Avoid working on soils while wet, as this will destroy soil
structure. What’s too wet? A ball of soil in your hand should
hold together, but crumble when pressed and not ooze water.
It’s hard to add too much organic matter, such as compost, to
soils, particularly if they’re sandy or gravelly. In addition to
helping the soil dry out more quickly, organic matter improves
soil physical properties and helps feed beneficial soil microbes.
Minimizing, or even avoiding, soil tillage (using a spading or
broad fork to loosen soil is better) preserves soil structure
which, in turn, helps it to recover more quickly after heavy rain.
Incorporate drain pipes or tiles to help remove water from areas
if they are the only choices for planting, and there is somewhere
to redirect excess water.
Reduce stormwater runoff from paved surfaces by using permeable
pavers and surfaces. These work on surfaces that don’t slope more
than one foot over a horizontal distance of 20 feet. While you
might create such walks and patios yourself, a professional
landscaper is best for large surfaces such as driveways made of
permeable pavers. If you have steps up a slope, or need to make
some, consider permeable ones for infiltration.
Create rain gardens as a destination to hold water from heavy
rain events, allowing it to percolate back into the soil over time
(www.groundwater.org/action/home/raingardens.html), or vegetated
swales to treat water flowing through an area. Even simpler than
a swale is a diversion ditch or channel, filled with gravel or
pebbles. These are what often are placed under the dripline of
roofs. Use attractive large pebbles or river stones to create an
attractive creek bed feature in your landscape.
Another runoff option might be to simply dig a small pond where
water can flow during a heavy rain, even if the pond doesn’t have
water all year. Such catchment ponds sometimes are seen near
parking lots to catch runoff.
Use rain barrels or similar holding tanks to collect water during
heavy rains to use later. Many prefer not to use such runoff from
roofs on edible crops, as it may contain pollutants.

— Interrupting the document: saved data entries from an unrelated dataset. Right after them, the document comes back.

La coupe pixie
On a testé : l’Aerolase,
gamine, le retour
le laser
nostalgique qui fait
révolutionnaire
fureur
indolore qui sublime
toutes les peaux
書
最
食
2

Consider installing green roofs on sheds or garages to slow and
Avoid removing too much vegetation from slopes, to avoid erosion
during heavy rains. If you have a fresh slope, add vegetation
such as grasses or cover crops. If you want or need to plant
them, consider terracing using wood, stones or hardscape materials
if the slope is steep.
There’s not much you can do if an area is flooded except to be
patient, and hope that the water subsides soon. After a flood,
once the soil is somewhat dry, remove it from beds and around
plants, wearing gloves if pollutants from elsewhere may have been
brought in. If any plant parts were underwater, wash them off
with the hose.
Watch for signs of diseases; also watch for nutrient deficiency,
fertilizing as appropriate or using foliar feeding (spray
fertilizer onto leaves). For edible plants, destroy greens,
produce eaten raw, and any other vegetables near to harvest. Wait
until next season to grow crops, that are to be cooked, on that
site. Wait two seasons to grow salad crops or those to be eaten
raw, so potential diseases can leave the soil.

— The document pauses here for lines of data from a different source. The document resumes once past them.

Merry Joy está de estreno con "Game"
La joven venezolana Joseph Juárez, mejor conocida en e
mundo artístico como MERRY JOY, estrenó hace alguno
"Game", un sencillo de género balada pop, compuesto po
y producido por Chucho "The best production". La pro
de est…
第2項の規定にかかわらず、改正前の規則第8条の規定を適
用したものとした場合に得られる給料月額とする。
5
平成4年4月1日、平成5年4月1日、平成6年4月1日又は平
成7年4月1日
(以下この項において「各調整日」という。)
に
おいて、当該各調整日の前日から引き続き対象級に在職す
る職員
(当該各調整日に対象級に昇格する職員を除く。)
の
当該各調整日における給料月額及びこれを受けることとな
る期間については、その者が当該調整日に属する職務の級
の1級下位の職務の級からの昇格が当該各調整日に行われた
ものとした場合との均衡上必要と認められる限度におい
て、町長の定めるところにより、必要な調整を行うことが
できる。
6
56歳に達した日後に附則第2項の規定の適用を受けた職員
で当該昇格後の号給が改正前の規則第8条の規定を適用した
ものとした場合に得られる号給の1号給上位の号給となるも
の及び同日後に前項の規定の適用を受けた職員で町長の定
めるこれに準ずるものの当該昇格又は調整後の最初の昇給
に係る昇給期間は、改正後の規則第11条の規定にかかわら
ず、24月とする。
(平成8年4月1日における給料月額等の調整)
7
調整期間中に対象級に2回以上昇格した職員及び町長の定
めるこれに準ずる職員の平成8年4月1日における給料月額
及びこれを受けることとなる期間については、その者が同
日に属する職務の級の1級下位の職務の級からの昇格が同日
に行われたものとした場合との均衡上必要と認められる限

Don’t forget your container plants during heavy rains. Having an
organic, well-drained potting mix goes a long way to helping
containers dry out quickly. Of course, with advance notice of
incoming rain and if containers are easily moved, consider putting
them under shelter.
If containers are in an area that floods and they’re under water,
or sitting in it a while, carefully remove the plant from the pot
and let the roots dry out in an area out of direct sunlight, and
with good air movement. Wash the pots well and, if plants are
still relatively small, repot them into some fresh and dryer
potting mix. If you have vegetables in containers that were
flooded, use the same precautions as those grown in field soil.